We meet today in Wait Chapel, whose magnificent spire rises above this campus and serves as our most visible symbol. This beautiful landmark, pointing upwards, reminds us that learning at this place should always grapple with transcendent and ultimate questions: What can I know? In what can I believe? To what should I be committed?
Wake Forest’s religious heritage, far from being a liability, provides a middle ground where vital religious traditions can engage modern thought in a climate of academic freedom. This should be a place where faith in a variety of traditions is practiced intelligently and studied critically. What a gift to our students—and to contemporary culture—if this campus can embrace respectful engagement between people of strong but differing beliefs, as well as those of secular conviction. America, and the world, is hungry for such dialogue.

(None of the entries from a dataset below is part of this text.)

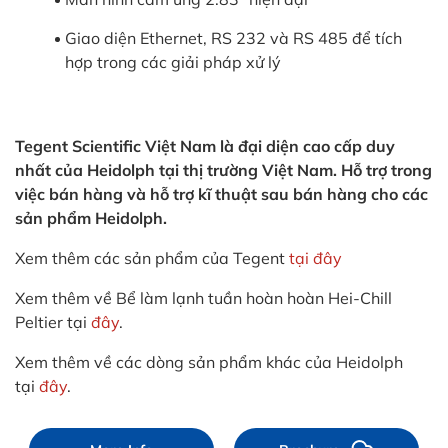
Giao diện Ethernet, RS 232 và RS 485 để tích
hợp trong các giải pháp xử lý
Tegent Scientific Việt Nam là đại diện cao cấp duy
nhất của Heidolph tại thị trường Việt Nam. Hỗ trợ trong
việc bán hàng và hỗ trợ kĩ thuật sau bán hàng cho các
sản phẩm Heidolph.
Xem thêm các sản phẩm của Tegent
tại đây
Xem thêm về Bể làm lạnh tuần hoàn hoàn Hei-Chill
Peltier tại
đây
.
Xem thêm về các dòng sản phẩm khác của Heidolph
tại
đây
.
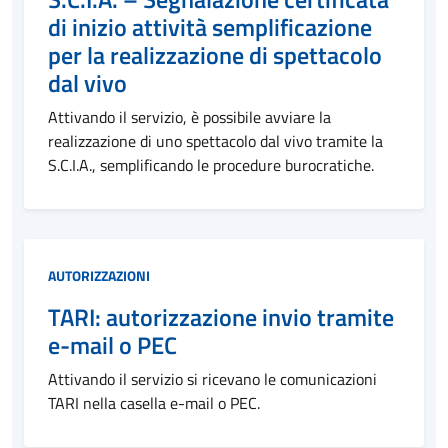
di inizio attività semplificazione
per la realizzazione di spettacolo
dal vivo
Attivando il servizio, è possibile avviare la
realizzazione di uno spettacolo dal vivo tramite la
S.C.I.A., semplificando le procedure burocratiche.
Categoria:
AUTORIZZAZIONI
TARI: autorizzazione invio tramite
e-mail o PEC
Attivando il servizio si ricevano le comunicazioni
TARI nella casella e-mail o PEC.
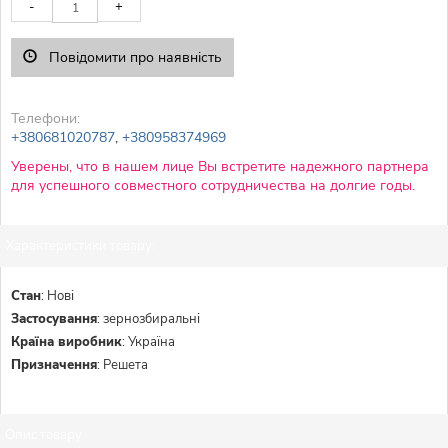
-
+
Повідомити про наявність
Телефони:
+380681020787
,
+380958374969
Уверены, что в нашем лице Вы встретите надежного партнера
для успешного совместного сотрудничества на долгие годы.
Характеристики товару:
Стан
:
Нові
Застосування
:
зернозбиральні
Країна виробник
:
Україна
Призначення
:
Решета
Опис товару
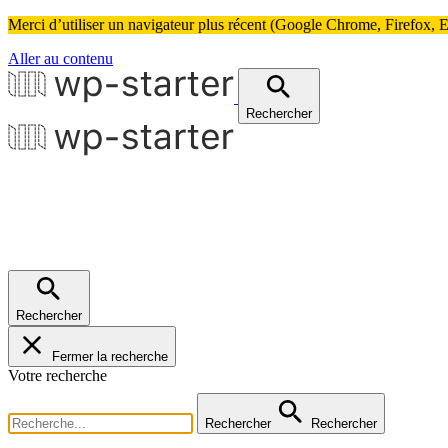
Merci d’utiliser un navigateur plus récent (Google Chrome, Firefox, Ed
Aller au contenu
Rechercher
Rechercher
Fermer la recherche
Votre recherche
Rechercher
Rechercher
Accordéon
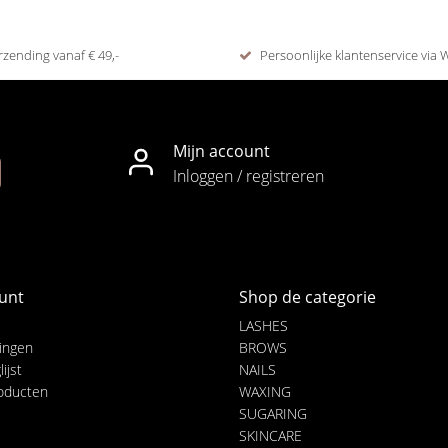
rzending vanaf € 49,-
Persoonlijke klantenservice via
Mijn account
Inloggen / registreren
unt
Shop de categorie
LASHES
lingen
BROWS
ijst
NAILS
roducten
WAXING
SUGARING
SKINCARE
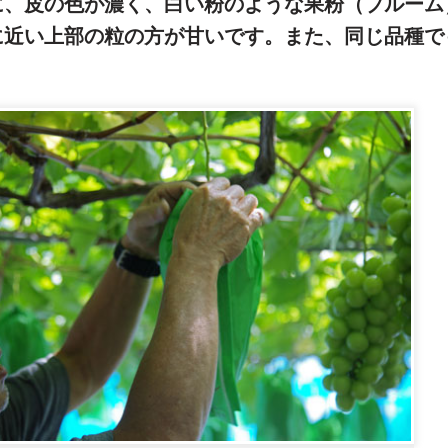
に、皮の色が濃く、白い粉のような果粉（ブルーム
に近い上部の粒の方が甘いです。また、同じ品種で
。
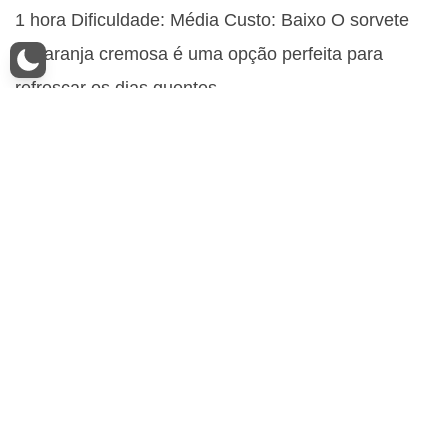
1 hora Dificuldade: Média Custo: Baixo O sorvete
de laranja cremosa é uma opção perfeita para
refrescar os dias quentes…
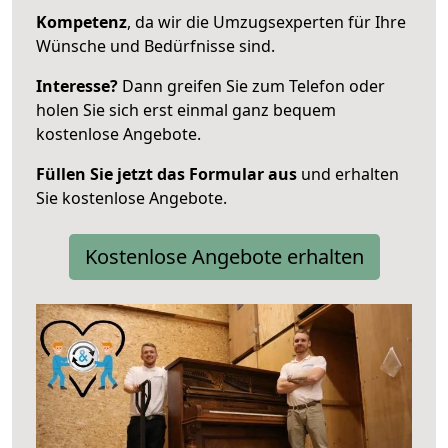
Kompetenz
, da wir die Umzugsexperten für Ihre
Wünsche und Bedürfnisse sind.
Interesse?
Dann greifen Sie zum Telefon oder
holen Sie sich erst einmal ganz bequem
kostenlose Angebote.
Füllen Sie jetzt das Formular aus
und erhalten
Sie kostenlose Angebote.
Kostenlose Angebote erhalten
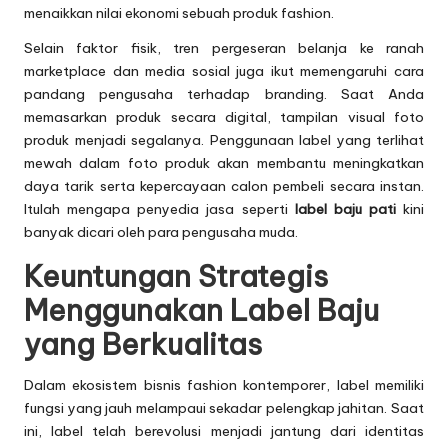
menaikkan nilai ekonomi sebuah produk fashion.
Selain faktor fisik, tren pergeseran belanja ke ranah
marketplace dan media sosial juga ikut memengaruhi cara
pandang pengusaha terhadap branding. Saat Anda
memasarkan produk secara digital, tampilan visual foto
produk menjadi segalanya. Penggunaan label yang terlihat
mewah dalam foto produk akan membantu meningkatkan
daya tarik serta kepercayaan calon pembeli secara instan.
Itulah mengapa penyedia jasa seperti
label baju pati
kini
banyak dicari oleh para pengusaha muda.
Keuntungan Strategis
Menggunakan Label Baju
yang Berkualitas
Dalam ekosistem bisnis fashion kontemporer, label memiliki
fungsi yang jauh melampaui sekadar pelengkap jahitan. Saat
ini, label telah berevolusi menjadi jantung dari identitas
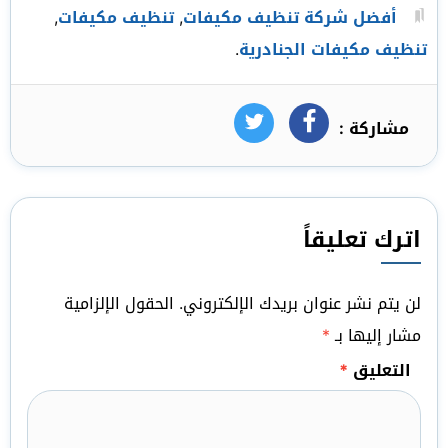
أفضل شركة تنظيف مكيفات
,
تنظيف مكيفات
,
تنظيف مكيفات الجنادرية
.
مشاركة :
فيسبوك
تويتر
اترك تعليقاً
لن يتم نشر عنوان بريدك الإلكتروني.
الحقول الإلزامية
مشار إليها بـ
*
التعليق
*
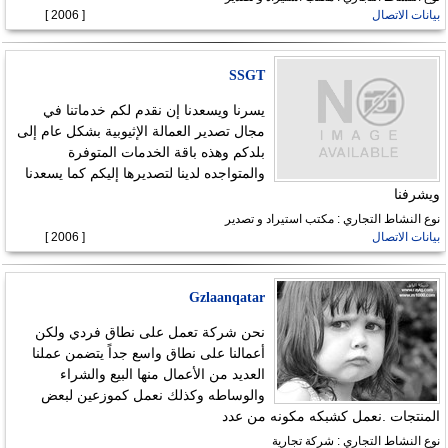
بيانات الاتصال
[ 2006 ]
SSGT
يسرنا ويسعدنا إن نقدم لكم خدماتنا في
مجال تصدير العمالة الإثيوبية بشكل عام إلى
بلدكم وهذه باقة الخدمات المتوفرة
والمتواجده لدينا لتصديرها إليكم كما يسعدنا
ويشرفنا
نوع النشاط التجاري : مكتب استيراد و تصدير
بيانات الاتصال
[ 2006 ]
Gzlaanqatar
نحن شركة تعمل على نطاق فردي ولكن
أعمالنا على نطاق واسع جداً يتضمن عملنا
العديد من الأعمال منها البيع والشراء
والوساطه وكذلك نعمل كموزعين لبعض
المنتجات .نعمل كشبكه مكونه من عدد
نوع النشاط التجاري : شركة تجارية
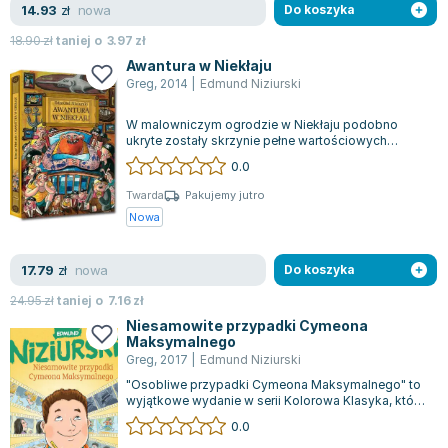
nowa
14.93
zł
Do koszyka
18.90
zł
taniej o
3.97
zł
Awantura w Niekłaju
Greg
,
2014
|
Edmund Niziurski
W malowniczym ogrodzie w Niekłaju podobno
ukryte zostały skrzynie pełne wartościowych
skarbów. Kluczem do ich odnalezienia jest wi...
0.0
Twarda
Pakujemy jutro
Nowa
nowa
17.79
zł
Do koszyka
24.95
zł
taniej o
7.16
zł
Niesamowite przypadki Cymeona
Maksymalnego
Greg
,
2017
|
Edmund Niziurski
"Osobliwe przypadki Cymeona Maksymalnego" to
wyjątkowe wydanie w serii Kolorowa Klasyka, które
wyróżnia się na rynku dzięki piękny...
0.0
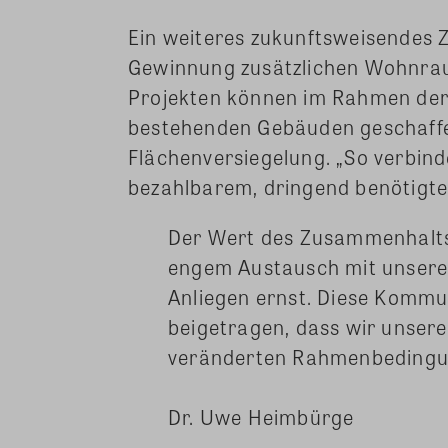
Ein weiteres zukunftsweisendes Z
Gewinnung zusätzlichen Wohnrau
Projekten können im Rahmen der
bestehenden Gebäuden geschaffe
Flächenversiegelung. „So verbin
bezahlbarem, dringend benötig
Der Wert des Zusammenhalts 
engem Austausch mit unseren
Anliegen ernst. Diese Kommu
beigetragen, dass wir unsere
veränderten Rahmenbedingun
Dr. Uwe Heimbürge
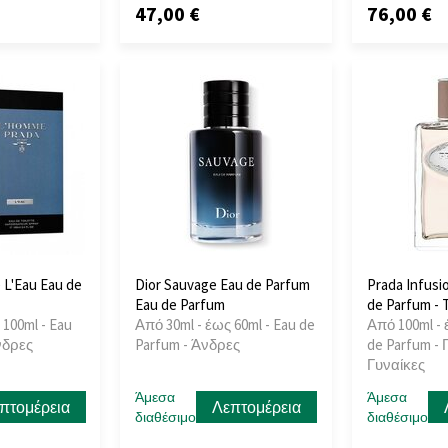
47,00 €
76,00 €
L'Eau Eau de
Dior Sauvage Eau de Parfum
Prada Infusio
Eau de Parfum
de Parfum - 
 100ml - Eau
Από 30ml - έως 60ml - Eau de
Από 100ml - 
Άνδρες
Parfum - Άνδρες
de Parfum - 
Γυναίκες
Άμεσα
Άμεσα
πτομέρεια
Λεπτομέρεια
διαθέσιμο
διαθέσιμο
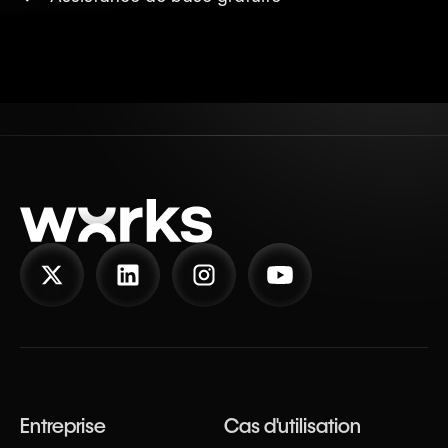
Entreprise
Cas d'utilisation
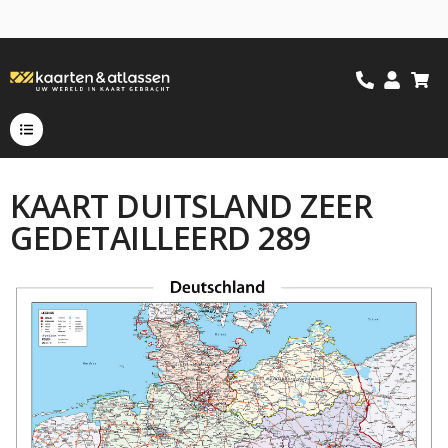
KAART DUITSLAND ZEER
GEDETAILLEERD 289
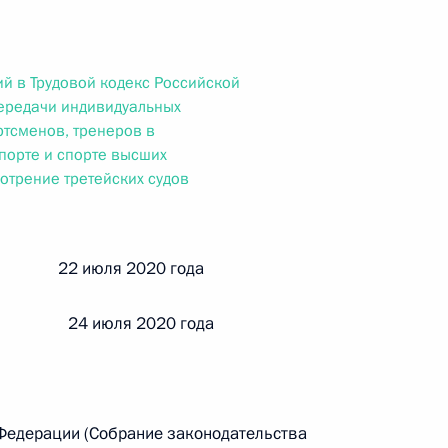
ального закона «О персональных данных» и отдельные
ации
й в Трудовой кодекс Российской
ередачи индивидуальных
ртсменов, тренеров в
 г. № 256-ФЗ
порте и спорте высших
отрение третейских судов
кон «О присяжных заседателях федеральных судов общей
й 22 июля 2020 года
 24 июля 2020 года
 г. № 263-ФЗ
ального закона «О государственной регистрации
 Федерации (Собрание законодательства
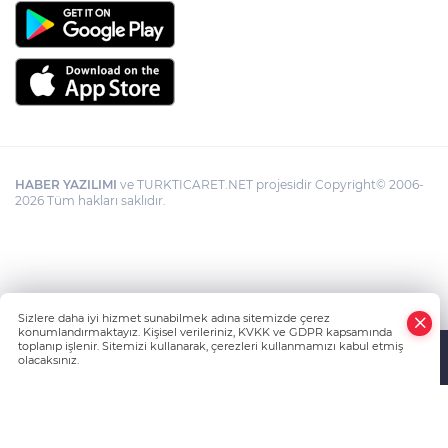
HABER YAZILIMI
ve TURKTICARET.NET projesidir Copyright© 2006-
2026 Tüm hakları saklıdır.
Sizlere daha iyi hizmet sunabilmek adına sitemizde çerez
konumlandırmaktayız. Kişisel verileriniz, KVKK ve GDPR kapsamında
toplanıp işlenir. Sitemizi kullanarak, çerezleri kullanmamızı kabul etmiş
olacaksınız.
Anasayfa
Haber Ara
Yazarlar
İhbar Hattı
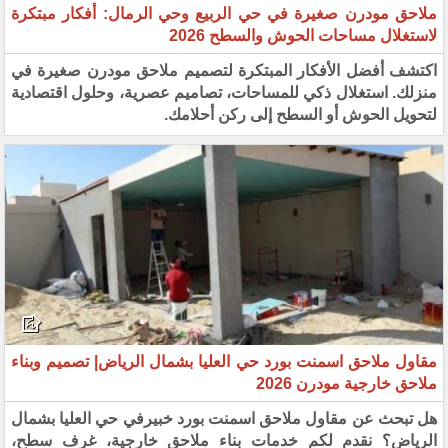
ملاحق مودرن صغيرة في حي الربيع وحي الرمال: أفكار مبتكرة
لاستغلال مساحات الحوش والسطح 2026
اكتشف أفضل الأفكار المبتكرة لتصميم ملاحق مودرن صغيرة في
منزلك. استغلال ذكي للمساحات، تصاميم عصرية، وحلول اقتصادية
لتحويل الحوش أو السطح إلى ركن أحلامك.
مقاول ملاحق اسمنت بورد حي العليا بشمال الرياض| تصميم وبناء
ملاحق خارجية مودرن 2026
هل تبحث عن مقاول ملاحق اسمنت بورد خبيرفي حي العليا بشمال
الرياض؟ نقدم لكم خدمات بناء ملاحق خارجية، غرف سطح،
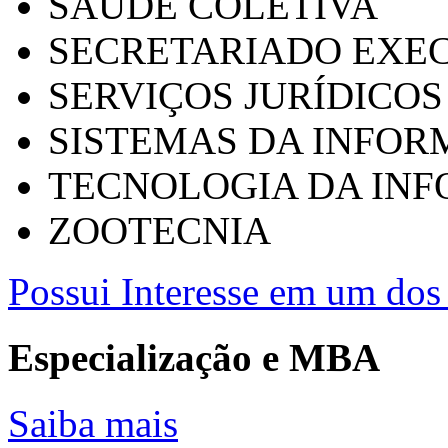
SAÚDE COLETIVA
SECRETARIADO EXEC
SERVIÇOS JURÍDICOS
SISTEMAS DA INFO
TECNOLOGIA DA IN
ZOOTECNIA
Possui Interesse em um dos 
Especialização e MBA
Saiba mais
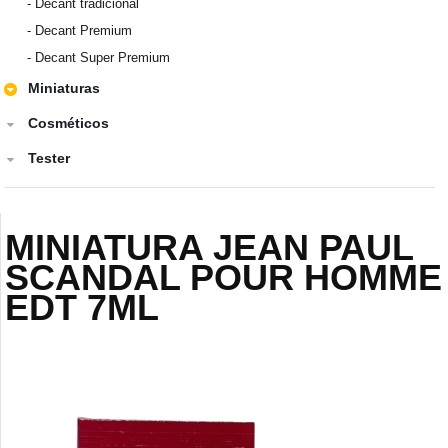
-
Decant tradicional
-
Decant Premium
-
Decant Super Premium
Miniaturas
Cosméticos
Tester
MINIATURA JEAN PAUL
SCANDAL POUR HOMME
EDT 7ML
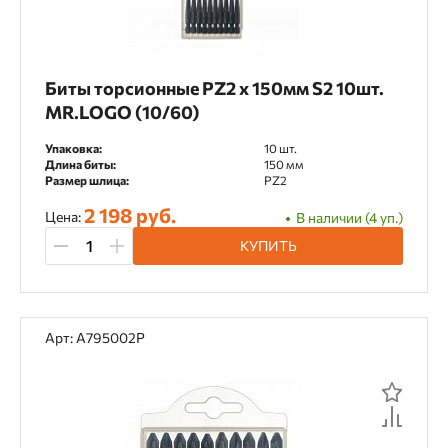
Биты торсионные PZ2 х 150мм S2 10шт.
MR.LOGO (10/60)
Упаковка:
10 шт.
Длина биты:
150 мм
Размер шлица:
PZ2
2 198 руб.
Цена:
В наличии (4 уп.)
КУПИТЬ
Арт: A795002P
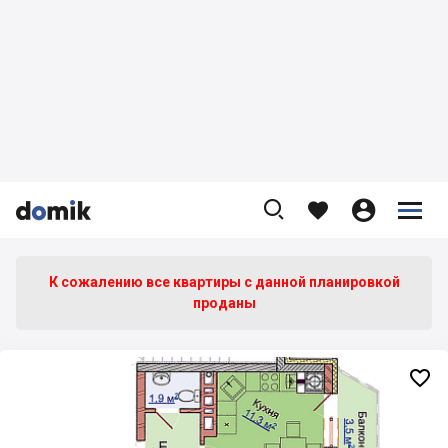









К сожалению все квартиры c данной планировкой
проданы

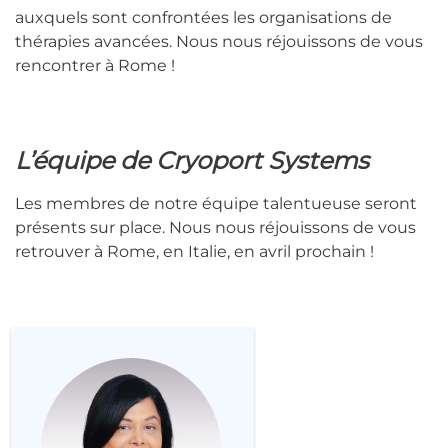
auxquels sont confrontées les organisations de
thérapies avancées. Nous nous réjouissons de vous
rencontrer à Rome !
L’équipe de Cryoport Systems
Les membres de notre équipe talentueuse seront
présents sur place. Nous nous réjouissons de vous
retrouver à Rome, en Italie, en avril prochain !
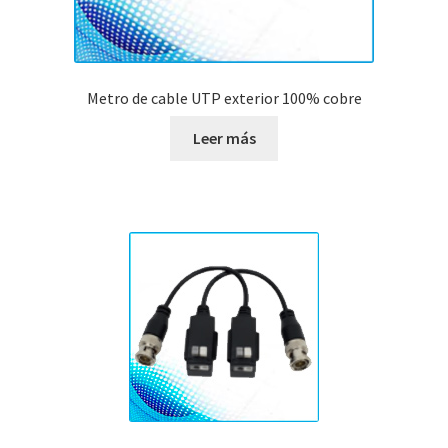
Metro de cable UTP exterior 100% cobre
Leer más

Let us rekindle Wake Forest’s finest tradition: a face-to-face community, grounded in the liberal arts, passionate about professional education, and committed to living out the values we profess individually and as a community.
To hope for such a community can, at times, seem like chasing a mirage, a quaint memory more than something that rings true to experience. The modern university, increasingly specialized, chips away at learning as a shared enterprise. “Knowledge,” as James Turner has noted, “lies scattered around us in great unconnected pieces, like lonely mesas jutting up in a trackless waste.” It will take a sustained effort to make the university more than an intellectual shopping mall.
Above all, students today long for one thing: to narrow the gap between the ideals we profess and the lives we lead. They are looking for models of how to integrate the often incoherent facets of their lives: as reflective persons, aspiring professionals, consumers, family members, sports fans, volunteers, and good citizens. Can we at Wake Forest manifest a moral coherence in our common life, as we debate and learn, celebrate and play, break bread and pray together? Can we confront differences—political, ethnic, and religious—with trust and mutual forbearance? And can we balance high standards of performance with a deep appreciation for each individual?
I am confident that Wake Forest can build this kind of learning community at the highest levels of academic life. It is our heritage, our identity, and our greatest opportunity. To that end, I pledge my best efforts. Working together, we will sustain and enhance that heritage which makes the name of Wake Forest noble and dear.